1 ИНТЕРЕС К АНОРМАЛЬНОМУ
Одною из стойких черт моего внутреннего мира за последние лет двадцать является потребность уяснить себе природу и смысл анормальных явлений в человеческой жизни, индивидуальной и коллективной, обыденной и исторической. Моя жизнь неудержимо тянется ко всему болезненному, психопатическому, безумному и преступному, и в сложном чувстве, вызываемом во мне этим порядком явлений, я различаю, с одной стороны любопытство, с другой -- отвращение. Эти составные части представляются, в свою очередь, довольно сложными. Любопытство оказывается не только умственным, в частности, научным, но и моральным; отвращение по преимуществу морально, но в нем есть и нечто от ума; и оба, в своем сочетании, отражаются в моем сознании прежде всего как чувство "психологическое", нерасчлененное, цельное и безотчетное, напоминающее те инстинктивные антипатии, которые животные одного вида питают к животным другого или люди известного типа к представителям другого. Тщетно в этом сложном чувстве ищу я элементов жалости и сострадания, запас которых у меня достаточен и которые, во всем остальном, являются нередко действенным и предрешающим моментом в моих психических отношениях к людям и даже животным. По-видимому, в глубине подсознательного у меня есть какой-то тормоз, задерживающий чувство жалости "по человечеству" и не подвластный голосу разума и альтруизма, внушающему мне, что душевнобольных, сумасшедших, нравственно помешанных и прирожденных преступников надлежит прежде всего жалеть как несчастных и в своем несчастье не повинных. Это моральное правило я знаю, но в моей душе нет ему отклика.

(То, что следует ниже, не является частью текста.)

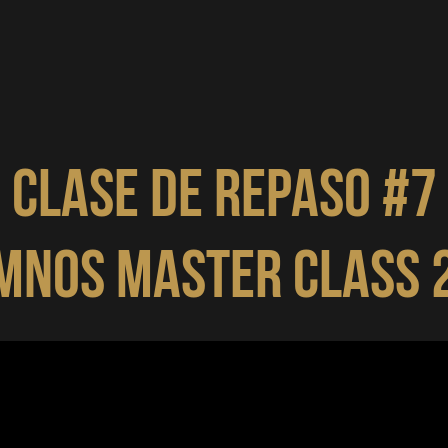
Clase de repaso #7
MNOS MASTER CLASS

Различные натуры различно реагируют на впечатления, исходящие от мира безумия и преступности. Я принадлежу к числу тех, для которых величайшими бедствиями являются два: сойти с ума и убить человека. В особенности -- второе. Если бы пришлось выбирать, я предпочел бы первое. Но в моем интимном самочувствии они так тесно связаны, что моральный ужас убийства распространяется на сумасшествие. И изо всех родов последнего самым ужасным представляется мне так называемое "нравственное помешательство" (moral insanity), вызывающее во мне непреодолимое отвращение, невыносимую психическую тошноту. Оттуда это чувство в различных дозах распространяется с одной стороны на всякое безумие, с другой -- на всякую преступность. Даже легкие формы психопатии и разные, более или менее "невинные" аберрации мысли и чувства, а равно и психоневрозы, как истерия и эпилепсия, вызывают во мне некоторую психическую тошноту, сродни моральной. Все это и служит тем психическим ядом, которым вытравливается во мне чувство жалости и сострадания. И потому, при всем моем глубоком, почти страстном интересе к психопатологии, из меня не мог бы выйти врач-психиатр, стоящий на высоте своего гуманного призвания.
Откуда у меня этот яд психической и моральной тошноты? На этот вопрос я не нахожу другого ответа, кроме следующего. Внутреннее чувство подсказывает мне иллюзорную мысль, будто у меня нет никаких психопатических задатков, и мир душевных болезней и безумия, как и сфера преступности, представляется мне чем-то глубоко чуждым мне, "потусторонним"; грань, отделяющая "мой мир" от мира анормального, кажется мне незыблемой. Теоретически я знаю, что она очень условна и шатка, что во всем нормальном заключены возможности анормального и нет человека, могущего похвалиться полнотою здоровья, как физического, так и душевного. И мой ум теоретически способен проникать в область анормального, изучать и понимать странные явления, там скрывающиеся. Но практически, то есть чувством и моралью, я не в силах преодолеть субъективное чувство своей отчужденности от этой "потусторонней" сферы и могу реагировать на нее только отрицательно -- антипатией, отвращением, безжалостностью.
Задатки или возможности анормальных явлений у меня, как и у всех, конечно, есть. Но я не ощущаю их анормальности,-- и в этом вся суть дела.
При желании я мог бы отметить у себя некоторый уклон от нормы, например, вялость психической реакции и признаки меланхолии в характере или темпераменте. Но моя вялость никогда не доходила до апатии, а меланхолия не мешала мне оставаться натурой глубоко жизнерадостной. К тому же в моей душевной организации нет ничего ипохондрического,-- и чтение медицинских книг не внушало мне никаких пугливых мыслей о моем физическом и душевном здоровье.
Чувство полноты душевного здравия (конечно, не вполне соответствующее действительности) образует психическую базу моей душевной жизни. Из него-то, с психологическою необходимостью, и вытекают вышеописанные отношения мои к миру психопатическому.